Given the following:
data $(x_{data},y_{data})$, where x values may be measured multiple times.
For example,
$$ x_{data} = ( 1, 2, 2, 3,3,3, 4 ) $$
$$ y_{data}=(8,10,9,1,2,1.5,−7) $$
And a fitting function that's linear in fit parameters
For example, $$f(x) = a + b \cos(x) + c \sin(x)$$
This function is not necessarily linear in the variables. (i.e it's not necessarily $g(x) = m*x + c$) .

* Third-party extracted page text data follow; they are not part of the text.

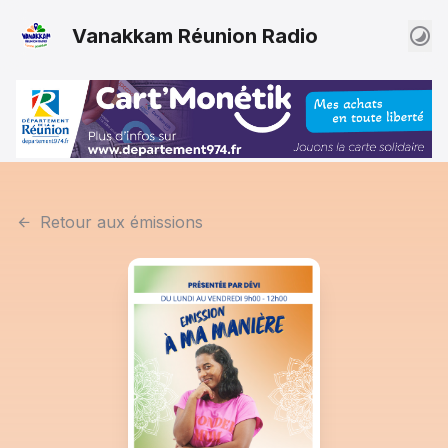
Vanakkam Réunion Radio
Retour aux émissions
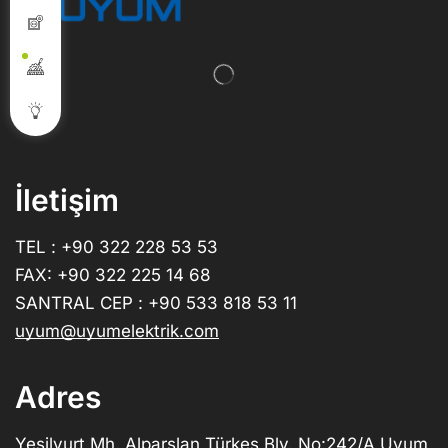
İletişim
TEL : +90 322 228 53 53
FAX: +90 322 225 14 68
SANTRAL CEP : +90 533 818 53 11
uyum@uyumelektrik.com
Adres
Yeşilyurt Mh. Alparslan Türkeş Blv. No:242/A Uyum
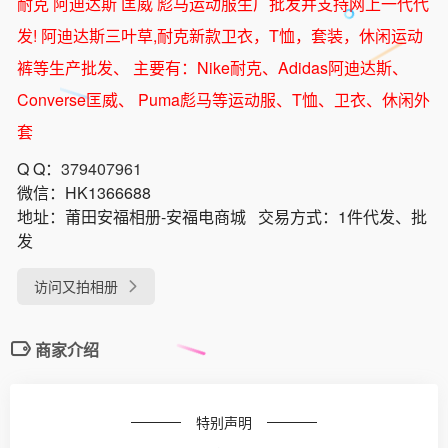
耐克 阿迪达斯 匡威 彪马运动服生厂批发并支持网上一代代
发! 阿迪达斯三叶草,耐克新款卫衣，T恤，套装，休闲运动
裤等生产批发、 主要有：Nike耐克、Adidas阿迪达斯、
Converse匡威、 Puma彪马等运动服、T恤、卫衣、休闲外
套
Q Q：
379407961
微信：
HK1366688
地址：
莆田安福相册-安福电商城
交易方式：
1件代发、批
发
访问又拍相册
商家介绍
特别声明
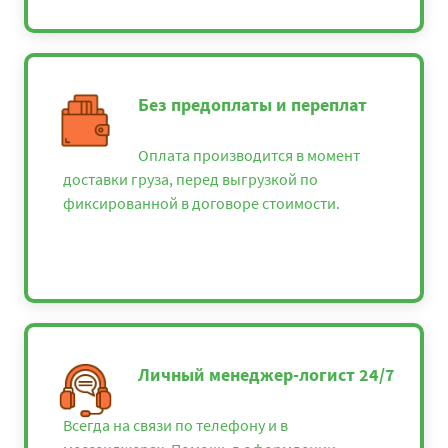
Без предоплаты и переплат
Оплата производится в момент
доставки груза, перед выгрузкой по
фиксированной в договоре стоимости.
Личный менеджер-логист 24/7
Всегда на связи по телефону и в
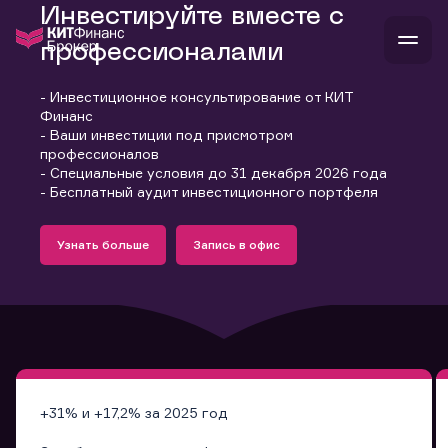
Инвестируйте вместе с
профессионалами
- Инвестиционное консультирование от КИТ
В
Финанс
Войти
Стать клиентом
- Ваши инвестиции под присмотром
Л
профессионалов
- Специальные условия до 31 декабря 2026 года
В
В
В
инвестиции
- Бесплатный аудит инвестиционного портфеля
банкам и компаниям
Подробнее
Запись в офис
о компании
Узнать больше
Запись в офис
поддержка
Узнать больше
Запись в офис
и
о 
п
тарифы
с 
н
и
г
к
т
ан
ка
н
и
п
ба
м
у
во
до
р
о
д
+31% и +17,2% за 2025 год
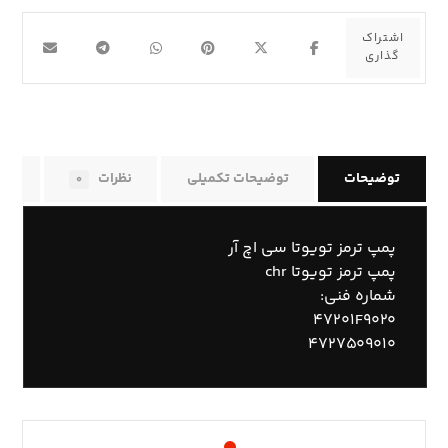
توضیحات
توضیحات تکمیلی
نظرات
راه
۰
پمپ ترمز تویوتا سی اچ آر
پمپ ترمز تویوتا chr
شماره فنی:
۴۷۲۰۱F۹۰۲۰
۴۷۲۷۵۰۹۰۱۰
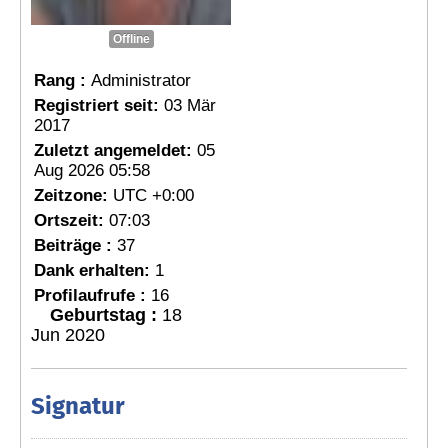
Offline
Rang :
Administrator
Registriert seit:
03 Mär
2017
Zuletzt angemeldet:
05
Aug 2026 05:58
Zeitzone:
UTC +0:00
Ortszeit:
07:03
Beiträge :
37
Dank erhalten:
1
Profilaufrufe :
16
Geburtstag :
18
Jun 2020
Signatur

I could perform a fit a few ways:
- Directly on the data $(x_{data},y_{data})$
- On the average of each y for a given x. In the example: $$x_{avg} = (1,2,3,4)$$ and $$y_{avg} = (8,9.5,1.5,4)$$
- Or on the averaged data set with the same number of points $x_{data}$ and $$y_{avgSpaced} = (8,9.5,9.5,1.5,1.5,1.5,4)$$
My Guess
I feel like method 2 will result in a different fit from 1 and 3, because the weighting of the points is different. In the example, x=3 matters less if you do method 2 than method 1 or 3. However, I imagine a least squares regression with weighting would make method 2 equivalent to method 3. And my intuition tells me that method 3 should be equivalent to method 1.